The timing of the reception was kept to coincide with Iftar, keeping in mind that guests who were fasting would arrive in time to break their fast and then enjoy dinner with their Egyptian hosts — which they did, after a short break for prayers. For those who were not fasting, it was somewhat of a learning experience as Muslim guests explained what the practice involved. Traditional snacks and soft drinks — both Pakistani and Egyptian — were served for Iftari, while dinner was a mix of European and ME cuisine.
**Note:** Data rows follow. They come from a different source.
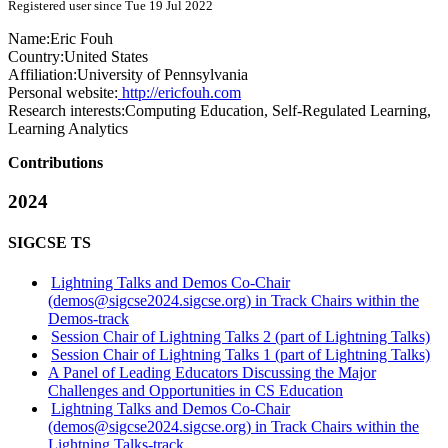
Registered user since Tue 19 Jul 2022
Name:
Eric Fouh
Country:
United States
Affiliation:
University of Pennsylvania
Personal website:
http://ericfouh.com
Research interests:
Computing Education, Self-Regulated Learning,
Learning Analytics
Contributions
2024
SIGCSE TS
Lightning Talks and Demos Co-Chair
(demos@sigcse2024.sigcse.org) in Track Chairs within the
Demos-track
Session Chair of Lightning Talks 2 (part of Lightning Talks)
Session Chair of Lightning Talks 1 (part of Lightning Talks)
A Panel of Leading Educators Discussing the Major
Challenges and Opportunities in CS Education
Lightning Talks and Demos Co-Chair
(demos@sigcse2024.sigcse.org) in Track Chairs within the
Lightning Talks-track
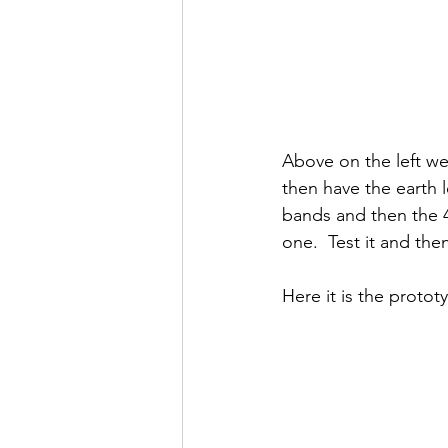
Above on the left we
then have the earth 
bands and then the 4
one.  Test it and then
Here it is the proto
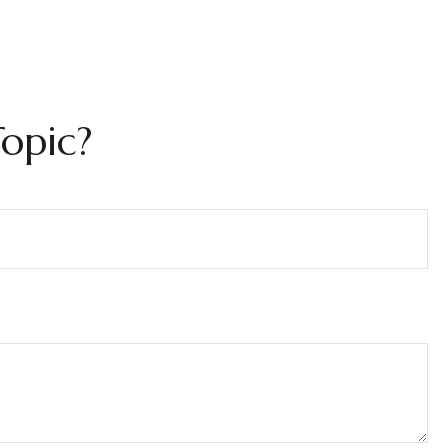
opic?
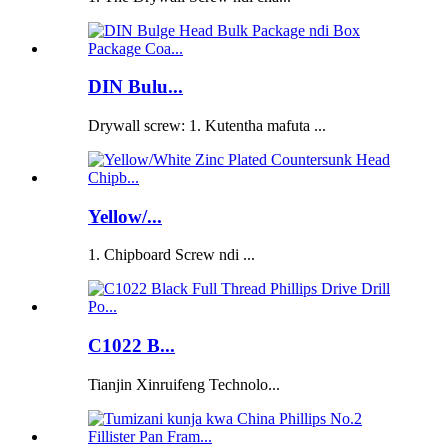
DIN Bulu...
Drywall screw: 1. Kutentha mafuta ...
Yellow/...
1. Chipboard Screw ndi ...
C1022 B...
Tianjin Xinruifeng Technolo...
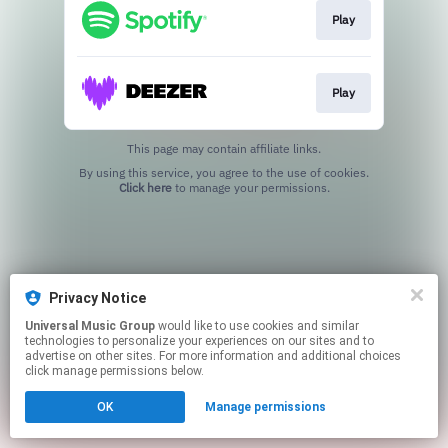
Play
Play
This page may contain affiliate links.
By using this service, you agree to the use of cookies.
Click here
to manage your permissions.
Privacy Notice
Universal Music Group
would like to use cookies and similar
technologies to personalize your experiences on our sites and to
advertise on other sites. For more information and additional choices
click manage permissions below.
OK
Manage permissions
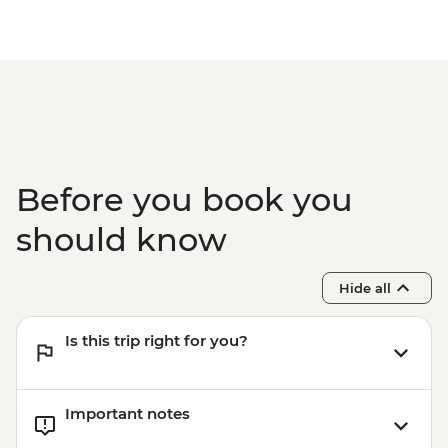
Rio de Janeiro - Sugarloaf Mountain
- Pedra Bonita - BRL295
Rio de Janeiro - Secluded Beaches Hike -
Prainha & Grumari - BRL400
Rio de Janeiro - Samba Rehearsal -
BRL475
Before you book you
should know
Hide all
Is this trip right for you?
Important notes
A special exhibition of exciting calligraphic art was also inaugurated by the ambassador and the chief guest after dinner — guests trooped up to the Satrang Gallery to view the featured art work by Pakistani artists and then dispersed and went on their way.
According to information, Egypt has had three revolutions occupied by Great Britain in effect since 1882, Egypt achieved its independence from colonial rule only in the aftermath of sustained protests. In the wake of the 1919 revolution and after two years of stalled negotiations, the British abolished martial law and granted Egypt unilateral nominal independence from colonial rule in February of 1922.
The Egyptian Revolution of 1952 began on 23 July, with a military coup d’état by the Free Officers Movement, a group of army officers led by Muhammad Naguib and Gamal Abdel Nasser. The revolution was initially aimed at overthrowing King Farouk. However, the movement had more political ambitions and soon moved to abolish the constitutional monarchy and aristocracy of Egypt and Sudan, establish a republic, end the British occupation of the country, and secure the independence of Sudan (hitherto governed as an Anglo-Egyptian condominium).
The revolutionary government adopted a staunchly nationalist, anti-imperialist agenda, which came to be expressed chiefly through Arab nationalism, and international non-alignment.